Mathestate

mathestate (an all lower-case word) is a collaboration of mathematicians and financial economists interested in modeling how extreme events affect asset values. The acronym "mathestate" acknowledges that all rational decisions regarding estate building, preservation or planning are or should be grounded in sound mathematics. Participation, offered and encouraged at www.mathestate.com, currently involves a large number of investigators in various stages of academia in several countries.
The approach follows "heavy tailed" or "fat tailed" methodologies described by Paul Lévy and developed by Bachelier, Mandelbrot and Nolan generally known as Levy-stable distributions or simply stable distributions.
The site is divided into the two major categories people invest in: real estate and financial assets. Modeling of each category is tailored to the pecularities of each domain. Real estate returns are considered in the environment of entreprenurial and control issues. Financial asset returns are approached by exhaustive testing of available data.
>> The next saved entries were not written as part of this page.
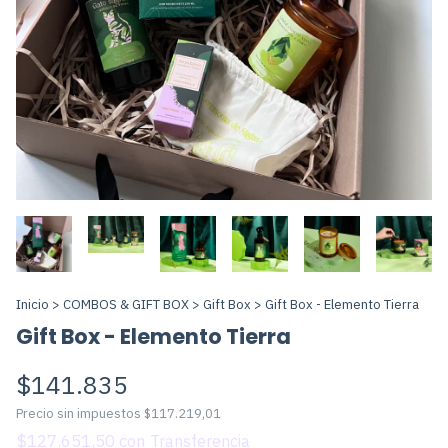
Inicio
>
COMBOS & GIFT BOX
>
Gift Box
>
Gift Box - Elemento Tierra
Gift Box - Elemento Tierra
$141.835
Precio sin impuestos
$117.219,01
$127.651,50
con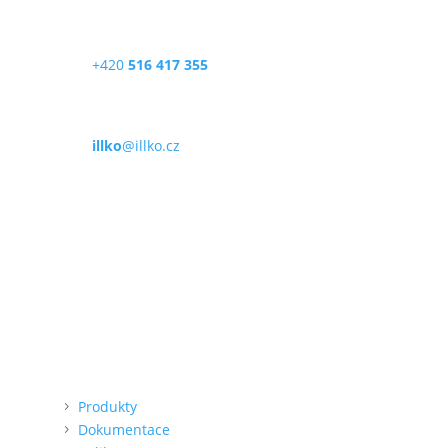
Telefon
+420
516 417 355
E-mail
illko
@illko.cz
Provozní doba
Po – Pá
9:00 – 11:00
|
13:00 – 15:00
Nepřijímáme platby kartou
Možnost QR platby (online)
Menu
Produkty
Dokumentace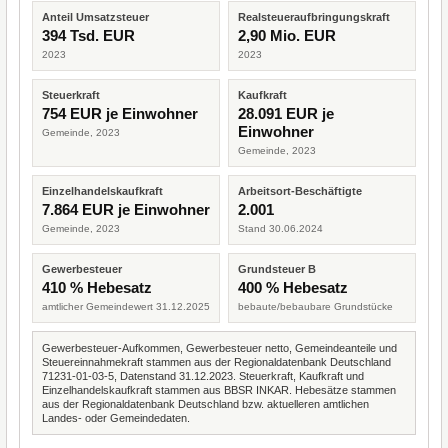
Anteil Umsatzsteuer
Realsteueraufbringungskraft
394 Tsd. EUR
2,90 Mio. EUR
2023
2023
Steuerkraft
Kaufkraft
754 EUR je Einwohner
28.091 EUR je
Einwohner
Gemeinde, 2023
Gemeinde, 2023
Einzelhandelskaufkraft
Arbeitsort-Beschäftigte
7.864 EUR je Einwohner
2.001
Gemeinde, 2023
Stand 30.06.2024
Gewerbesteuer
Grundsteuer B
410 % Hebesatz
400 % Hebesatz
amtlicher Gemeindewert 31.12.2025
bebaute/bebaubare Grundstücke
Gewerbesteuer-Aufkommen, Gewerbesteuer netto, Gemeindeanteile und
Steuereinnahmekraft stammen aus der Regionaldatenbank Deutschland
71231-01-03-5, Datenstand 31.12.2023. Steuerkraft, Kaufkraft und
Einzelhandelskaufkraft stammen aus BBSR INKAR. Hebesätze stammen
aus der Regionaldatenbank Deutschland bzw. aktuelleren amtlichen
Landes- oder Gemeindedaten.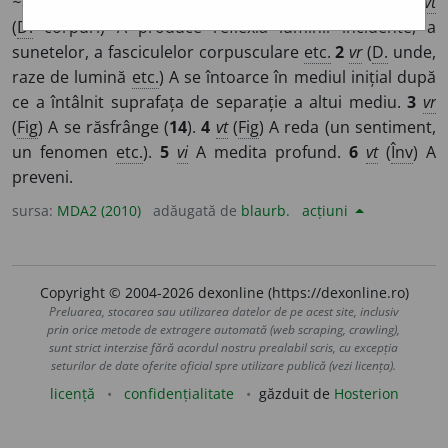
~t
e
z
/
E:
fr
refléter,
la
t
reflectere,
ger
reflektieren
]
1
vt
(
D.
corpuri) A produce reflexia luminii incidente, a
sunetelor, a fasciculelor corpusculare
etc.
2
vr
(
D.
unde,
raze de lumină
etc.
) A se întoarce în mediul inițial după
ce a întâlnit suprafața de separație a altui mediu.
3
vr
(
Fig
) A se răsfrânge (
14
).
4
vt
(
Fig
) A reda (un sentiment,
un fenomen
etc.
).
5
vi
A medita profund.
6
vt
(
Înv
) A
preveni.
sursa:
MDA2 (2010)
adăugată de
blaurb.
acțiuni
Copyright © 2004-2026 dexonline (https://dexonline.ro)
Preluarea, stocarea sau utilizarea datelor de pe acest site, inclusiv
prin orice metode de extragere automată (web scraping, crawling),
sunt strict interzise fără acordul nostru prealabil scris, cu excepția
seturilor de date oferite oficial spre utilizare publică (vezi licența).
licență
confidențialitate
găzduit de
Hosterion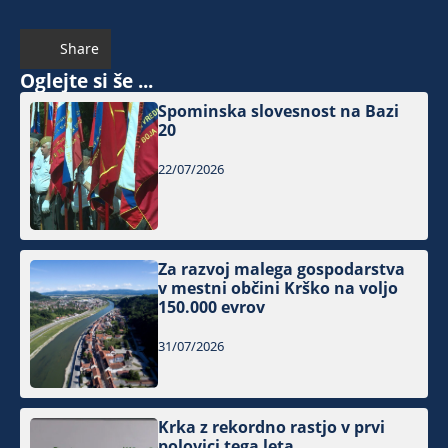
Share
Oglejte si še ...
Spominska slovesnost na Bazi
20
22/07/2026
Za razvoj malega gospodarstva
v mestni občini Krško na voljo
150.000 evrov
31/07/2026
Krka z rekordno rastjo v prvi
polovici tega leta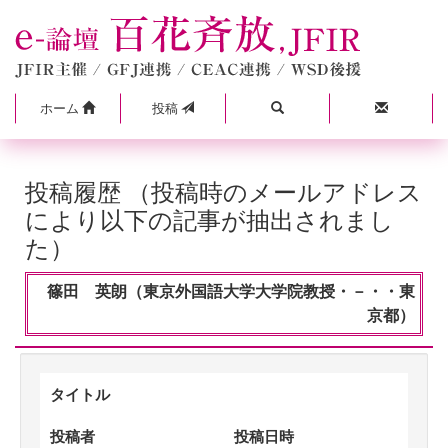
ホーム
投稿
投稿履歴 （投稿時のメールアドレス
により以下の記事が抽出されまし
た）
篠田 英朗（東京外国語大学大学院教授・－・・東
京都）
タイトル
投稿者
投稿日時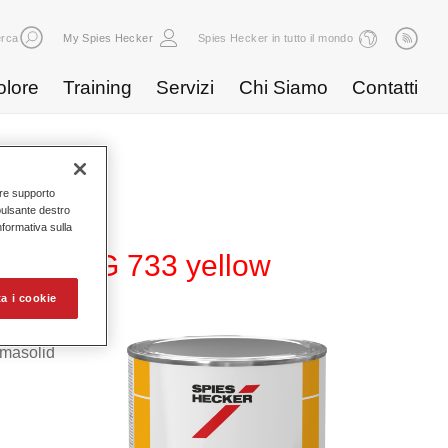
rca
My Spies Hecker
Spies Hecker in tutto il mondo
olore
Training
Servizi
Chi Siamo
Contatti
nire supporto
pulsante destro
Informativa sulla
r 275 HG 733 yellow
a i cookie
rmasolid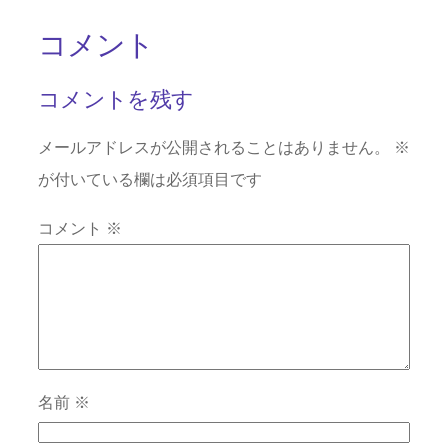
コメント
コメントを残す
メールアドレスが公開されることはありません。
※
が付いている欄は必須項目です
コメント
※
名前
※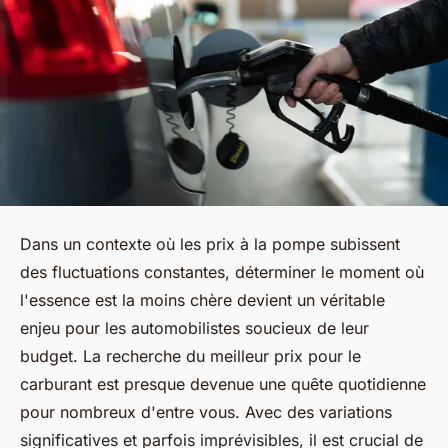
Dans un contexte où les prix à la pompe subissent
des fluctuations constantes, déterminer le moment où
l'essence est la moins chère devient un véritable
enjeu pour les automobilistes soucieux de leur
budget. La recherche du meilleur prix pour le
carburant est presque devenue une quête quotidienne
pour nombreux d'entre vous. Avec des variations
significatives et parfois imprévisibles, il est crucial de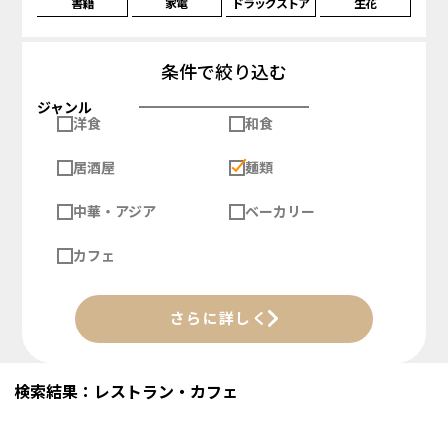
書籍
家電
ドラッグストア
生花
条件で絞り込む
ジャンル
洋食
和食
居酒屋
麺類
中華・アジア
ベーカリー
カフェ
さらに詳しく
検索結果：レストラン・カフェ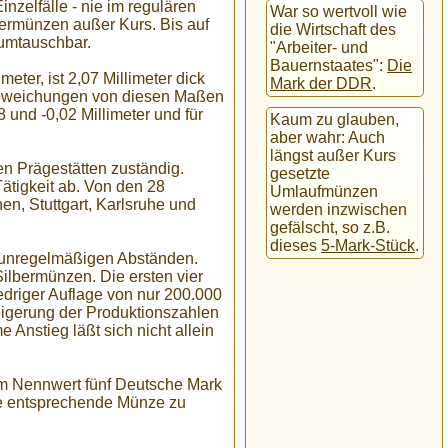
zelfälle - nie im regulären
War so wertvoll wie
ermünzen außer Kurs. Bis auf
die Wirtschaft des
 umtauschbar.
"Arbeiter- und
Bauernstaates":
Die
ter, ist 2,07 Millimeter dick
Mark der DDR
.
Abweichungen von diesen Maßen
und -0,02 Millimeter und für
Kaum zu glauben,
aber wahr: Auch
längst außer Kurs
n Prägestätten zuständig.
gesetzte
ätigkeit ab. Von den 28
Umlaufmünzen
, Stuttgart, Karlsruhe und
werden inzwischen
gefälscht, so z.B.
dieses
5-Mark-Stück
.
 unregelmäßigen Abständen.
lbermünzen. Die ersten vier
riger Auflage von nur 200.000
eigerung der Produktionszahlen
 Anstieg läßt sich nicht allein
em Nennwert fünf Deutsche Mark
die entsprechende Münze zu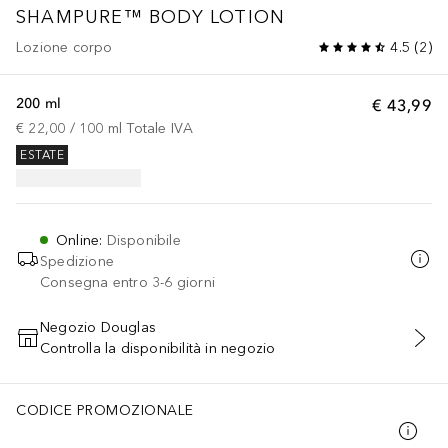
SHAMPURE™ BODY LOTION
Lozione corpo
4.5
(
2
)
200 ml
€ 43,99
€ 22,00
 / 
100
ml
Totale IVA
ESTATE
Online
:
Disponibile
Spedizione
Consegna entro 3-6 giorni
Negozio Douglas
Controlla la disponibilità in negozio
AGGIUNGI AL CARRELLO
CODICE PROMOZIONALE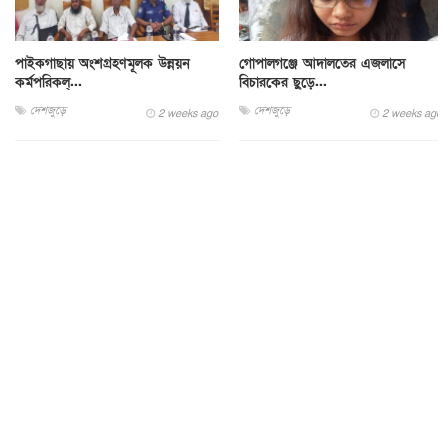
পাইকগাছায় অংশগ্রহণমূলক উন্নয়ন
গোপালগঞ্জে আদালতের এজলাসে
কর্মপরিকল্...
বিচারকের ছুড়ে...
দেশজুড়ে
দেশজুড়ে
2 weeks ago
2 weeks ago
A central emphasis in mathestate is risk management. Specifically rejected as inadequate are the convenient, closed form, solutions comprising the dominant paradigm taught in most MBA programs. Examples of these are Value at Risk and the use of the normal distribution. Rather, risk management methodologies described at mathestate employ numerically intensive solutions that rely on the Generalized Central Limit Theorem (GCLT). While the Central Limit Theorem (CLT) is known to every first year statistics student, the GCLT holds that if a distribution has a limiting distribution it must be a member of the stable class. A distribution having such a characteristics leads to a number of useful, interesting and powerful results, the most important of which is to include rather than exclude the effect of extreme values in the distribution.
Financial asset returns appear to be well fit by a lognormal stable (LNS) distribution.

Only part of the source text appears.